Nor did he; for, after alluding to the evils of high postal rates, the Duke went on to say that, in his opinion, the plan most likely to remedy these was that known as Mr Rowland Hill's. “Therefore,” he concluded, “I shall, although with great reluctance, vote for the Bill, and I earnestly recommend you to do the same.”[119]

The Bill passed.[120] It received the Royal assent on the 17th August; and at once Mr Wallace wrote to congratulate Mrs Hill on the success of her husband's efforts, “a success to which your unremitting exertions have greatly contributed.”

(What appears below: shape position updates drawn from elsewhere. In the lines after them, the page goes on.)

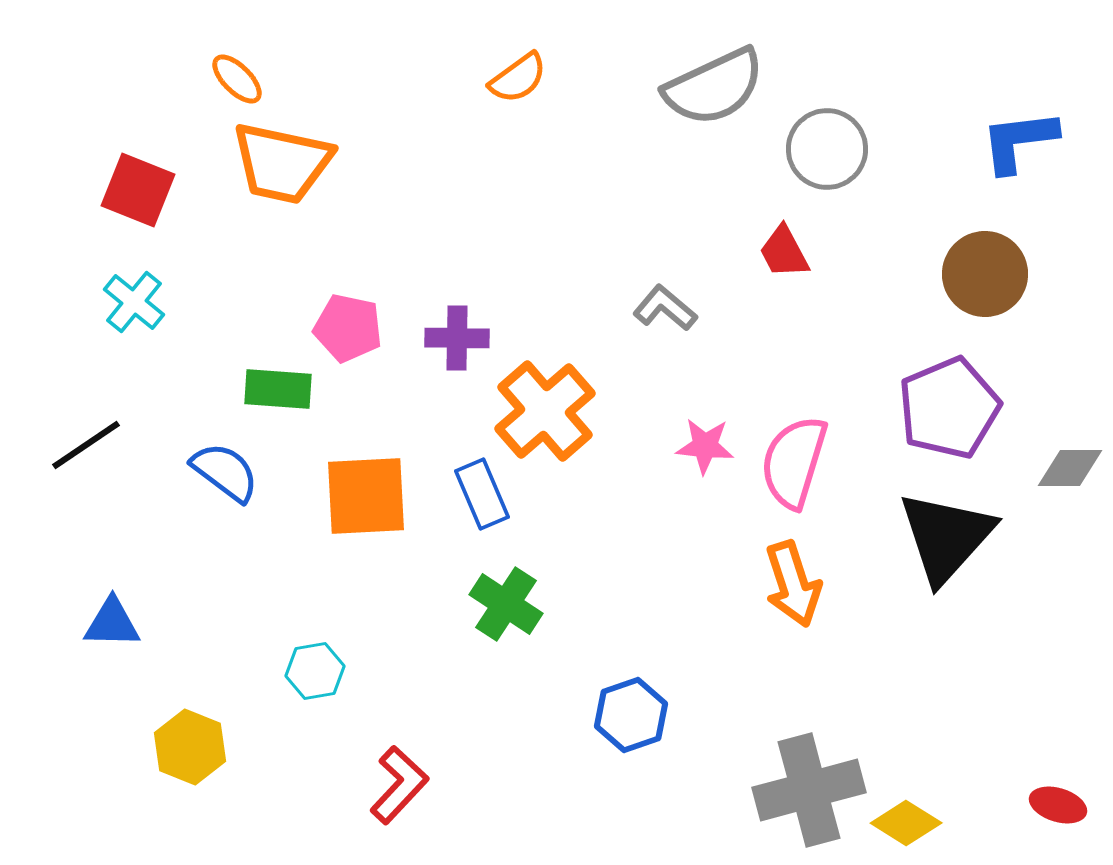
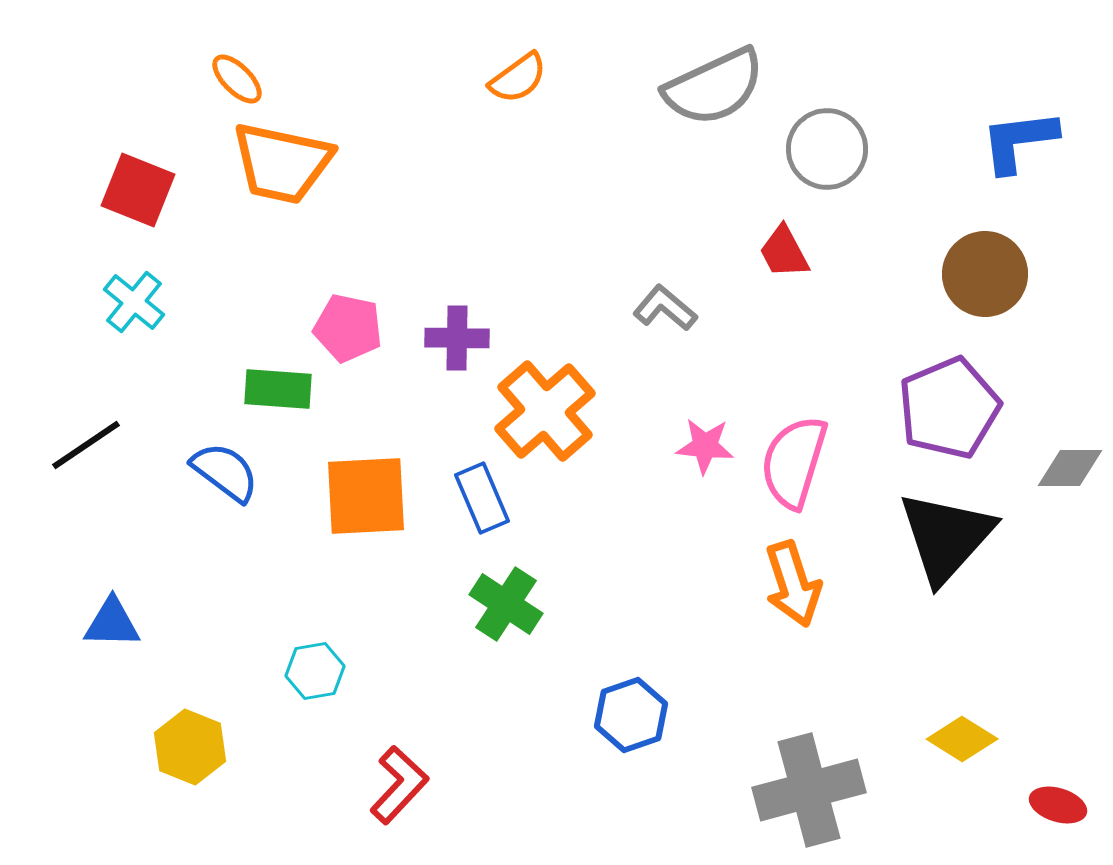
blue rectangle: moved 4 px down
yellow diamond: moved 56 px right, 84 px up
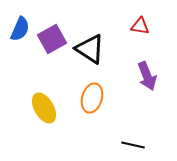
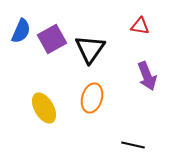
blue semicircle: moved 1 px right, 2 px down
black triangle: rotated 32 degrees clockwise
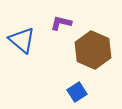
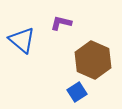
brown hexagon: moved 10 px down
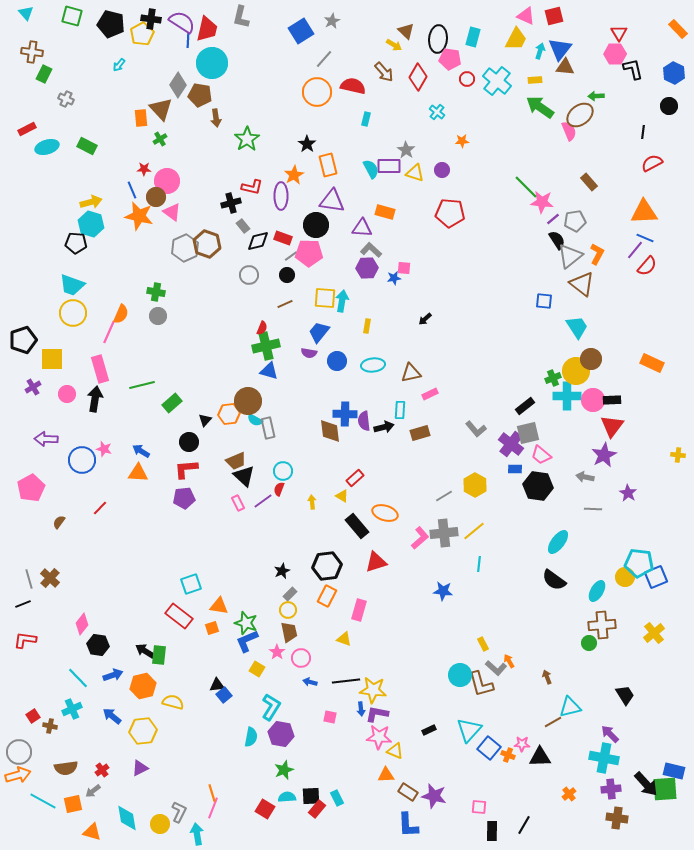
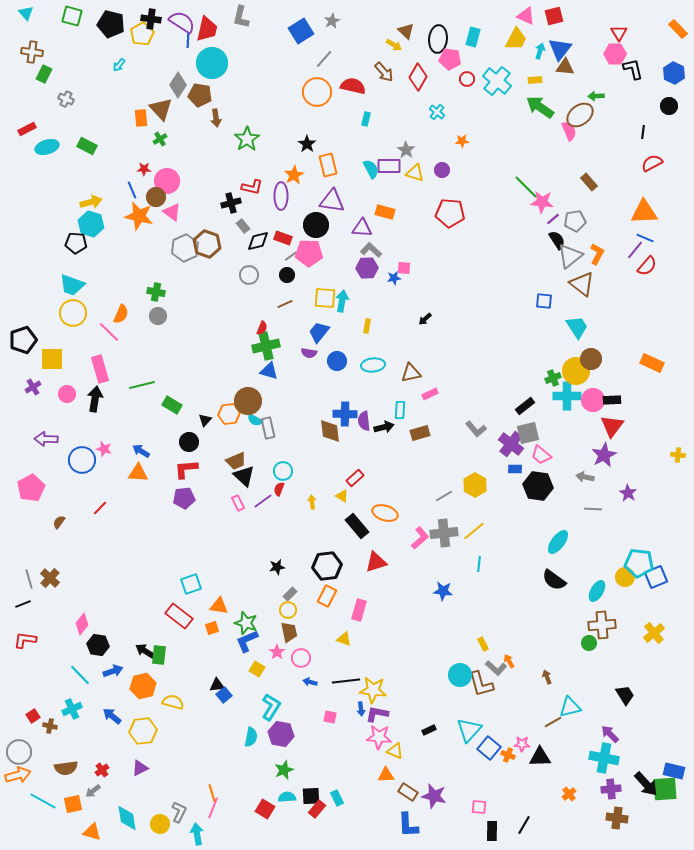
pink line at (109, 332): rotated 70 degrees counterclockwise
green rectangle at (172, 403): moved 2 px down; rotated 72 degrees clockwise
black star at (282, 571): moved 5 px left, 4 px up; rotated 14 degrees clockwise
blue arrow at (113, 675): moved 4 px up
cyan line at (78, 678): moved 2 px right, 3 px up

CAROLINE PEARSON, LADY HILL.

Mr Wallace's tribute was well deserved. My mother was a devoted wife, a true helpmate, therein resembling the late Lady Salisbury, Mrs Gladstone, Lady Campbell-Bannerman, and many lesser known women. During the long postal reform agitation, her buoyant hopefulness and abiding faith in her husband's plan never failed to cheer and encourage him to persevere. Years after, when their children were old enough to understand the position, their father would tell them how much he owed to her, and bade them never to forget the debt. She was, moreover, a pattern scribe, sitting, hour after hour, untiring, unshirking, giving her opinion when asked for it, and in a handwriting both legible and beautifully formed, covering page after page with the sentences he dictated. More than one pamphlet, his journal, and letters innumerable were thus written by her; and she also helped in the arduous preparation for his examination before the Commissioners of Post Office Inquiry in 1837, the Select Committee on Postage of 1838, and the still later Committee of 1843. Years of useful work did she thus devote to the reform, and many a time was she seated already busy at her task when the first hour of the long day's vigil struck four. From her own lips little was ever heard of this; but what other members of the family thought of it is shown by the remark made by an old kinswoman of my father. Some one having spoken in her presence of her cousin as “the father of penny postage,” she emphatically exclaimed: “Then I know who was its mother!”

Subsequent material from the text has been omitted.